Optus Launches the O-Team and a Creepy Call Transcription Feature

Optus Launches the O-Team and a Creepy Call Transcription Feature
Image: NBCUniversal Television Distribution

Optus has on Wednesday announced a new team of special operatives, charged with making your home smart. Well, they’ve launched Optus Smart Spaces and an initiative they’re calling the O-Team, to help roll out their smart home tech. Oh, and the telco has also launched Call Notes, a feature that live translates your calls, which isn’t at all creepy.

Let’s start with this O-Team thing.

Optus will be offering customers what it has called a ‘curated range of smart devices’ from Amazon, Google, Ring and Eero. These are available in what the telco is calling ‘collections’ (packaged devices, essentially) that work together as part of an ‘ecosystem around security, entertainment, working from home and business’.

“Currently, big box retailers lead smart devices sales, however there’s no clear provider Australians can turn to for Smart Spaces support,” Optus VP of TV, content and product development Clive Dickens said during the telco’s 2021 Business Briefing update on Wednesday.

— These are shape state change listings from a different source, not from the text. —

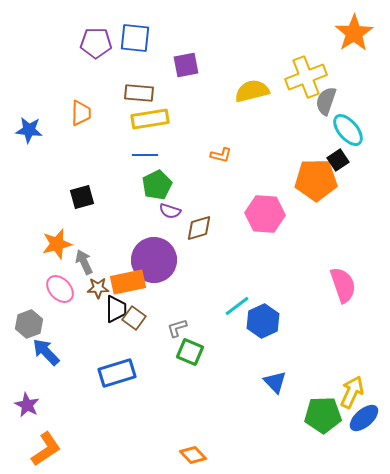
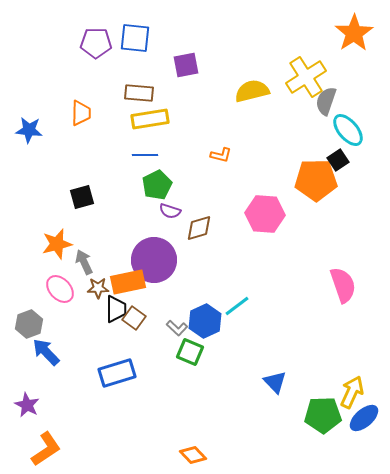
yellow cross at (306, 77): rotated 12 degrees counterclockwise
blue hexagon at (263, 321): moved 58 px left
gray L-shape at (177, 328): rotated 120 degrees counterclockwise
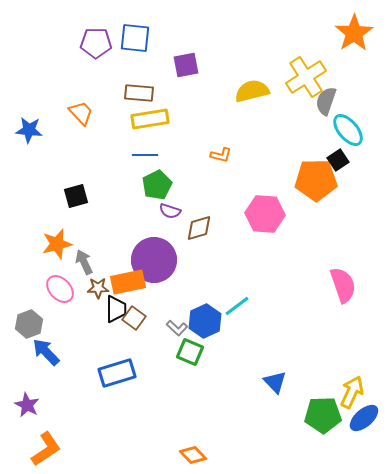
orange trapezoid at (81, 113): rotated 44 degrees counterclockwise
black square at (82, 197): moved 6 px left, 1 px up
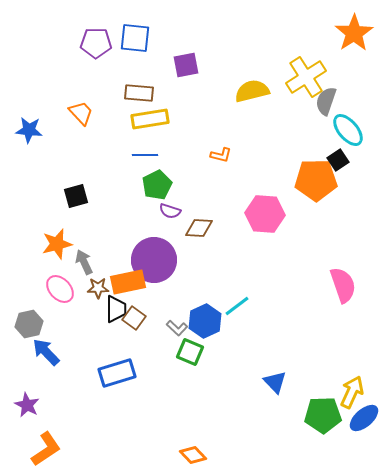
brown diamond at (199, 228): rotated 20 degrees clockwise
gray hexagon at (29, 324): rotated 8 degrees clockwise
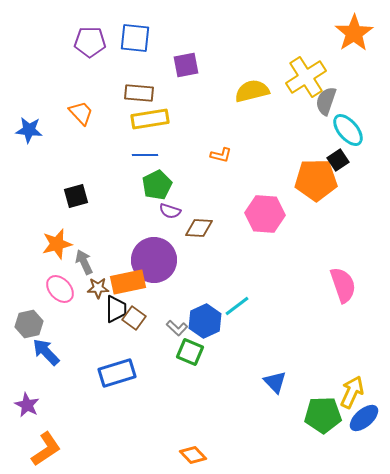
purple pentagon at (96, 43): moved 6 px left, 1 px up
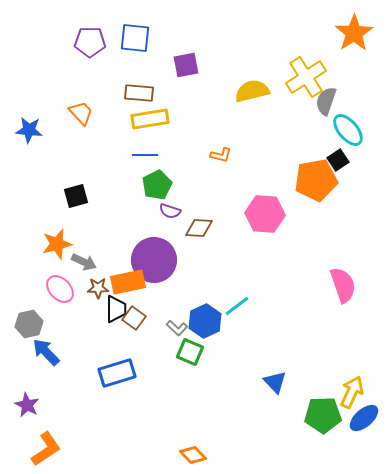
orange pentagon at (316, 180): rotated 9 degrees counterclockwise
gray arrow at (84, 262): rotated 140 degrees clockwise
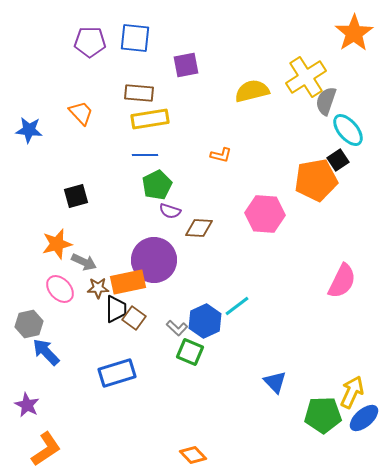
pink semicircle at (343, 285): moved 1 px left, 4 px up; rotated 45 degrees clockwise
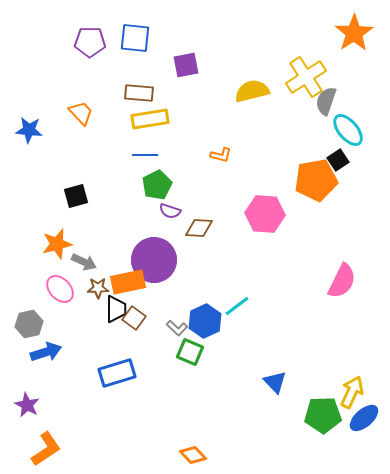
blue arrow at (46, 352): rotated 116 degrees clockwise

“We know customers feel confused as to what devices to buy, which devices work together and how to install the devices.  And who to call for their smart device support.”

According to Dickens, the value is in this whole O-Team thing (read: customer support).

“The key differentiator to our Smart Spaces is what we call the O-Team, dedicated installation and support experts who customers can tap into to get help designing, installing and troubleshooting their Smart Space needs, remotely online, or in person at their home, or their office,” he added.

Call Notes, creepy or useful?

Optus went on an announcement rampage Wednesday, so in addition to Smart Spaces and the O-Team, the telco also announced a new phone call function – Call Notes.

Call Notes is Optus’ latest ‘Living Network’ innovation. The TL;DR is that Call Notes transcribes mobile calls in real time and makes the transcript available in the My Optus App.

“With a simple voice command, Call Notes will take notes in real time, and store those conversations securely, making day to day tasks that little bit easier,” Optus MD of marketing and revenue Matt Williams said.

Yes, creepy, but also yes, useful. At least as a journalist it is.

But there’s a tonne of privacy considerations and during Q&A on Wednesday, Williams said he reckons Optus has privacy under control.

“We’ve taken a great deal of care around the design of Call Notes to make sure we are respecting our customers’ privacy and really enabling them to get this great benefit of that product and that service, but make sure that we don’t cause any concerns around that,” he said.

“Of course we have worked through all of the regulatory obligations across all the states … these are [the customer’s] notes, we will transcribe the notes and we will immediately transfer the notes to their My Optus App on their device and then delete those notes from our system.

“As Optus, we don’t retain any version of those notes at all … the customer has complete control.”

Optus CEO Kelly Bayer Rosmarin also added that it won’t come as a surprise to people they’re being recorded, as there’s a notification that requires all parties to confirm they agree to being recorded.